## Surface Observation Data Processing

In [None]:
# import required packages
import pandas as pd
import os
import pickle
import sys
pd.options.display.width=None
pd.options.display.max_columns=None


if sys.version_info >= (3, 6):
    from zipfile import ZipFile as zipfile
else:
    import zipfile36 as zipfile
    
url = "https://unearthed-exploresa.s3-ap-southeast-2.amazonaws.com/Unearthed_5_SARIG_Data_Package.zip" 
# enter the directory to save data
data_loc = './data'
file_name = 'Unearthed_5_SARIG_Data_Package.zip'

if os.path.isfile(os.path.join(data_loc, file_name)):
    print ("File exist")
    pass
else:
    # open and save the zip file onto computer
    url = urlopen(URL)
    output = open('./data/Unearthed_5_SARIG_Data_Package.zip', 'wb')    # note the flag:  "wb"        
    output.write(url.read())
    output.close()
    
files_in_dataset = []
file_name = 'Unearthed_5_SARIG_Data_Package.zip'
for file in zipfile(os.path.join(data_loc, file_name),'r').filelist:
    files_in_dataset.append(file.filename)
    
files_in_dataset



For this part of data cleaning, we will only use the following files: 
 - 'SARIG_Data_Package/sarig_fieldobs_exp.csv',
 - 'SARIG_Data_Package/sarig_fieldobs_litho_exp.csv',
 - 'SARIG_Data_Package/sarig_fieldobs_note_exp.csv',
 - 'SARIG_Data_Package/sarig_fieldobs_struct_exp.csv'

### Load Field Observation Data

In [None]:
# load the field observation summary data
sarig_fieldobs_exp = pd.read_csv(
    zipfile(os.path.join(data_loc, file_name),'r').open('SARIG_Data_Package/sarig_fieldobs_exp.csv','r'), 
    sep=',', encoding='latin1')
sarig_fieldobs_exp.sample(5)

In [None]:
interested_fieldobs_exp = sarig_fieldobs_exp[['SITE_NO', 'FIELD_ID', 
       'LANDFORM_CODE', 'MAP_250000', 'MAP_100000', 'MAP_50000',
       'EASTING_GDA2020', 'NORTHING_GDA2020', 'ZONE_GDA2020',
       'LONGITUDE_GDA2020', 'LATITUDE_GDA2020', 'LONGITUDE_GDA94',
       'LATITUDE_GDA94', 'HORIZ_ACCRCY_M', 'ELEVATION_M', 'VERT_ACCRCY_M',
       'SURVEY_METHOD_CODE']]
interested_fieldobs_exp.sample(5)

In [None]:
sarig_fieldobs_exp.columns

In [None]:
sarig_fieldobs_exp.info()

This data table includes the summary of the contents of the field observation dataset. 

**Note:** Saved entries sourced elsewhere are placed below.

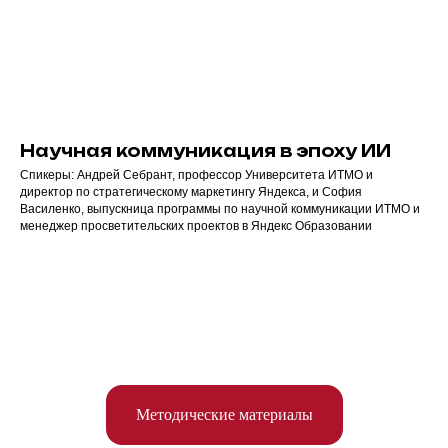
Научная коммуникация в эпоху ИИ
Спикеры: Андрей Себрант, профессор Университета ИТМО и
директор по стратегическому маркетингу Яндекса, и София
Василенко, выпускница программы по научной коммуникации ИТМО и
менеджер просветительских проектов в Яндекс Образовании
Методические материалы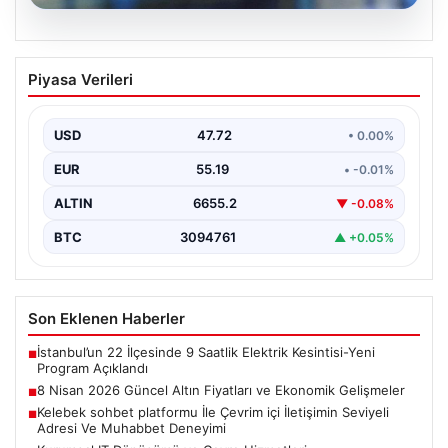
08.08.2026
8 Nisan 2026 Güncel Altın Fiyatları ve
Piyasa Verileri
Ekonomik Gelişmeler
Altın piyasasında yaşanan son gelişmeler, uluslararası
jeopolitik gelişmelerle birlikte ekonomik verilerin de
USD
47.72
• 0.00%
etkisiyle hareketlilik…
EUR
55.19
• -0.01%
ALTIN
6655.2
▼ -0.08%
BTC
3094761
▲ +0.05%
Son Eklenen Haberler
İstanbul’un 22 İlçesinde 9 Saatlik Elektrik Kesintisi-Yeni
■
Program Açıklandı
8 Nisan 2026 Güncel Altın Fiyatları ve Ekonomik Gelişmeler
■
Kelebek sohbet platformu İle Çevrim içi İletişimin Seviyeli
■
Adresi Ve Muhabbet Deneyimi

### Load the Field Observation Lithology Data

In [None]:
sarig_fieldobs_litho_exp = pd.read_csv(
    zipfile(os.path.join(data_loc, file_name),'r').open('SARIG_Data_Package/sarig_fieldobs_litho_exp.csv','r'), 
    sep=',', encoding='latin1')
sarig_fieldobs_litho_exp['STRAT_UNIT_NO'] = sarig_fieldobs_litho_exp['STRAT_UNIT_NO'].astype('Int64')
sarig_fieldobs_litho_exp['OBSERVATION_DATE'] = pd.to_datetime(sarig_fieldobs_litho_exp['OBSERVATION_DATE'])
sarig_fieldobs_litho_exp.sample(5)

In [None]:
sarig_fieldobs_litho_exp.info()

In [None]:
interested_fieldobs_litho_exp = sarig_fieldobs_litho_exp[
    ['SITE_NO', 'LITHOLOGY_NO', 'MAP_SYMBOL', 'GIS_CODE', 'STRAT_UNIT_NO', 
     'ROCK_GROUP_CODE', 'LITHO_CODE', 'LITHO_CONFIDENCE', 'LITHO_MODIFIER']]
interested_fieldobs_litho_exp.sample(5)

### Load Field Observation Notes

In [None]:
sarig_fieldobs_note_exp = pd.read_csv(
    zipfile(os.path.join(data_loc, file_name),'r').open('SARIG_Data_Package/sarig_fieldobs_note_exp.csv','r'), 
    sep=',', encoding='latin1')
sarig_fieldobs_litho_exp['OBSERVATION_DATE'] = pd.to_datetime(sarig_fieldobs_litho_exp['OBSERVATION_DATE'])
sarig_fieldobs_note_exp.sample(5)

The FIELD_NOTES are words, which might require text mining, while these FIELD_NOTES does not give too much insight into the ores. So, we ignore this table. 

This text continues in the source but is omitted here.